Producer/Host: Joan Clemons
Studio Engineer: Amy Browne
Topic: Writing- prose
What is island living like? Why some students shouldn’t go to college? How did these writers get started writing?
Guests:
Eva Murray, murray@midcoast.com, www.safelyouttosea.com
Robert Klose, klose@maine.edu
Eva Murray moved from the Rockland area to Matinicus Island in 1987 after being hired to teach at the island’s one-room school. Two years later, after marrying the island electrician, she stayed on to raise their family. Over the years, Murray has become an emergency medical technician, operated a small bakery, begun the community recyling program, been first responder to emergencies both real and imagined, and undertaken a number of roles in municipal government and other local organizations. Since 2003, she has been a regular columnist for several publications, including Maine Boats, Homes & Harbors, Working Waterfront, Village Soup (Rockland), The Free Press, and Down East Online. Well out to Sea–Year-Round on Matinicus Island, her first book, is a collection of short essays describing life there from the perspective of someone who has never spent a single day of vacation on the Island.

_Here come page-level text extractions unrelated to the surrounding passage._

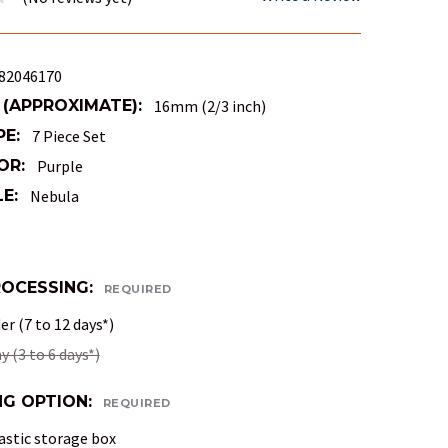
82046170
 (APPROXIMATE):
16mm (2/3 inch)
PE:
7 Piece Set
OR:
Purple
E:
Nebula
ROCESSING:
REQUIRED
r (7 to 12 days*)
 (3 to 6 days*)
NG OPTION:
REQUIRED
astic storage box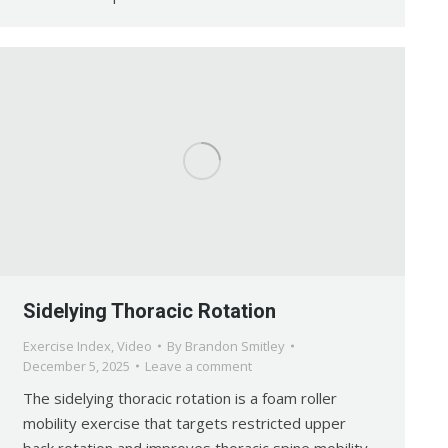
Sidelying Thoracic Rotation
Exercise Index
,
Video
By
Brandon Smitley
December 5, 2025
Leave a comment
The sidelying thoracic rotation is a foam roller
mobility exercise that targets restricted upper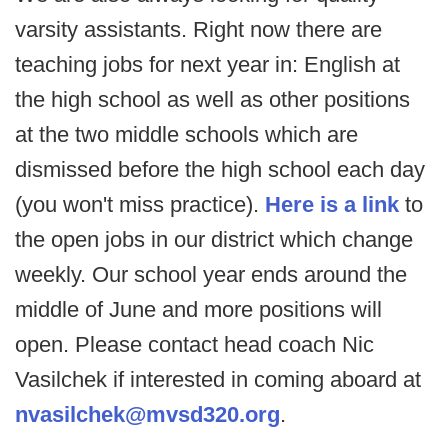
varsity assistants. Right now there are
teaching jobs for next year in: English at
the high school as well as other positions
at the two middle schools which are
dismissed before the high school each day
(you won't miss practice).
Here is a link
to
the open jobs in our district which change
weekly. Our school year ends around the
middle of June and more positions will
open. Please contact head coach Nic
Vasilchek if interested in coming aboard at
nvasilchek@mvsd320.org
.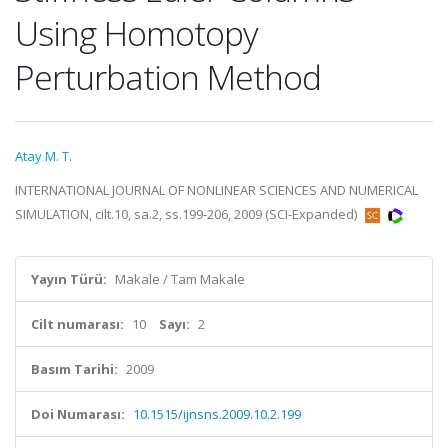
Using Homotopy
Perturbation Method
Atay M. T.
INTERNATIONAL JOURNAL OF NONLINEAR SCIENCES AND NUMERICAL
SIMULATION, cilt.10, sa.2, ss.199-206, 2009 (SCI-Expanded)
Yayın Türü:
Makale / Tam Makale
Cilt numarası:
10
Sayı:
2
Basım Tarihi:
2009
Doi Numarası:
10.1515/ijnsns.2009.10.2.199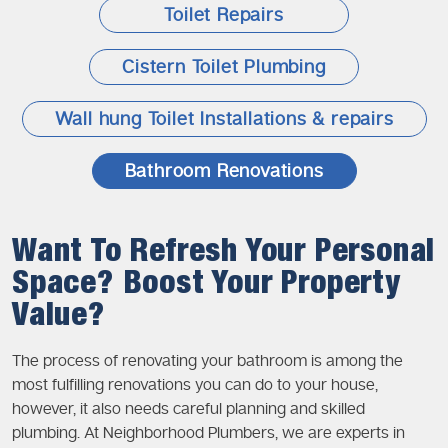
Toilet Repairs
Cistern Toilet Plumbing
Wall hung Toilet Installations & repairs
Bathroom Renovations
Want To Refresh Your Personal
Space? Boost Your Property
Value?
The process of renovating your bathroom is among the
most fulfilling renovations you can do to your house,
however, it also needs careful planning and skilled
plumbing. At Neighborhood Plumbers, we are experts in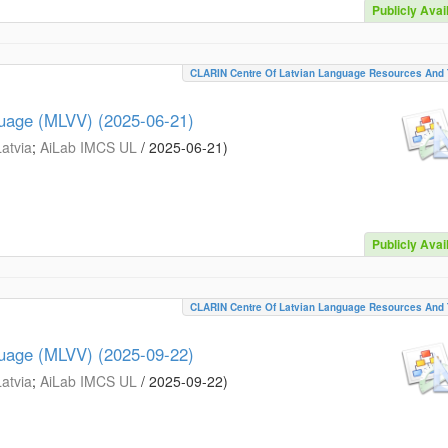
Publicly Avai
CLARIN Centre Of Latvian Language Resources And 
guage (MLVV) (2025-06-21)
Latvia
;
AiLab IMCS UL
/
2025-06-21
)
Publicly Avai
CLARIN Centre Of Latvian Language Resources And 
guage (MLVV) (2025-09-22)
Latvia
;
AiLab IMCS UL
/
2025-09-22
)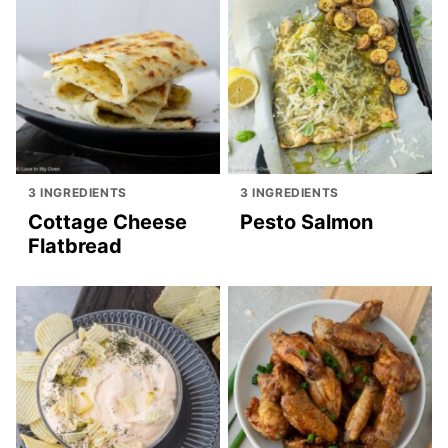
3 INGREDIENTS
3 INGREDIENTS
Cottage Cheese
Pesto Salmon
Flatbread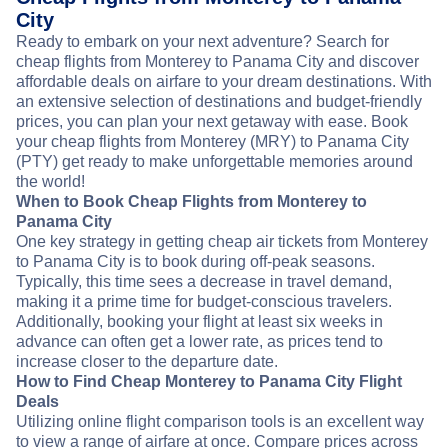
City
Ready to embark on your next adventure? Search for
cheap flights from Monterey to Panama City and discover
affordable deals on airfare to your dream destinations. With
an extensive selection of destinations and budget-friendly
prices, you can plan your next getaway with ease. Book
your cheap flights from Monterey (MRY) to Panama City
(PTY) get ready to make unforgettable memories around
the world!
When to Book Cheap Flights from Monterey to
Panama City
One key strategy in getting cheap air tickets from Monterey
to Panama City is to book during off-peak seasons.
Typically, this time sees a decrease in travel demand,
making it a prime time for budget-conscious travelers.
Additionally, booking your flight at least six weeks in
advance can often get a lower rate, as prices tend to
increase closer to the departure date.
How to Find Cheap Monterey to Panama City Flight
Deals
Utilizing online flight comparison tools is an excellent way
to view a range of airfare at once. Compare prices across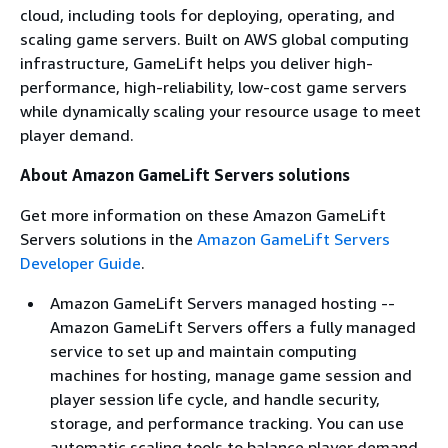
cloud, including tools for deploying, operating, and
scaling game servers. Built on AWS global computing
infrastructure, GameLift helps you deliver high-
performance, high-reliability, low-cost game servers
while dynamically scaling your resource usage to meet
player demand.
About Amazon GameLift Servers solutions
Get more information on these Amazon GameLift
Servers solutions in the
Amazon GameLift Servers
Developer Guide
.
Amazon GameLift Servers managed hosting --
Amazon GameLift Servers offers a fully managed
service to set up and maintain computing
machines for hosting, manage game session and
player session life cycle, and handle security,
storage, and performance tracking. You can use
automatic scaling tools to balance player demand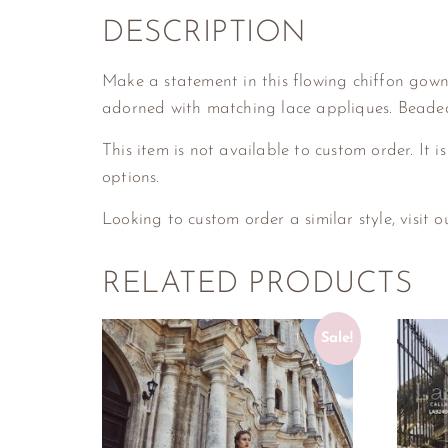
DESCRIPTION
Make a statement in this flowing chiffon gown, 
adorned with matching lace appliques. Beaded
This item is not available to custom order. It is
options.
Looking to custom order a similar style, visit 
RELATED PRODUCTS
Sale!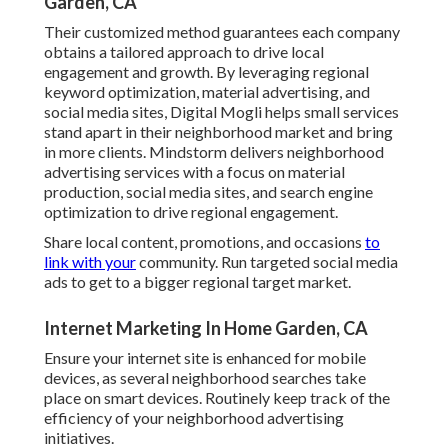
Garden, CA
Their customized method guarantees each company
obtains a tailored approach to drive local
engagement and growth. By leveraging regional
keyword optimization, material advertising, and
social media sites, Digital Mogli helps small services
stand apart in their neighborhood market and bring
in more clients. Mindstorm delivers neighborhood
advertising services with a focus on material
production, social media sites, and search engine
optimization to drive regional engagement.
Share local content, promotions, and occasions
to
link with your
community. Run targeted social media
ads to get to a bigger regional target market.
Internet Marketing In Home Garden, CA
Ensure your internet site is enhanced for mobile
devices, as several neighborhood searches take
place on smart devices. Routinely keep track of the
efficiency of your neighborhood advertising
initiatives.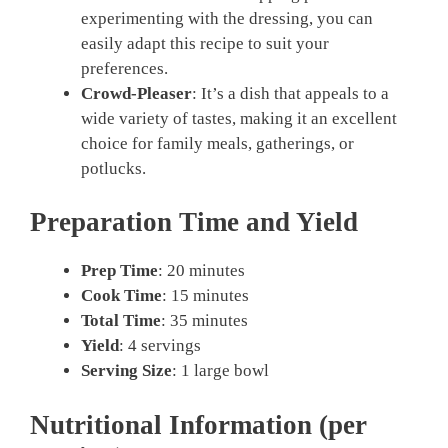
experimenting with the dressing, you can
easily adapt this recipe to suit your
preferences.
Crowd-Pleaser
: It’s a dish that appeals to a
wide variety of tastes, making it an excellent
choice for family meals, gatherings, or
potlucks.
Preparation Time and Yield
Prep Time
: 20 minutes
Cook Time
: 15 minutes
Total Time
: 35 minutes
Yield
: 4 servings
Serving Size
: 1 large bowl
Nutritional Information (per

Robert Klose lives on the banks of the Penobscot River in Orono. He divides his time between his two adoptive sons from Russia and the Ukraine, teaching biology at University College of Bangor, and writing essays for The Christian Science Monitor. Besides his newly-released book, The Three-Legged Woman & Other Excursions in Education, he is the author of two previous books, Adopting Alyosha — A Single Man Finds a Son in Russia, and Small Worlds — Adopted Sons, Pet Piranhas & Other Mortal Concerns. His work has also appeared in Newsweek, The Boston Globe, Reader’s Digest, Exquisite Corpse, and elsewhere. Klose is a Fulbright Scholar and a four-time winner of the Maine Press Association’s annual award for opinion writing.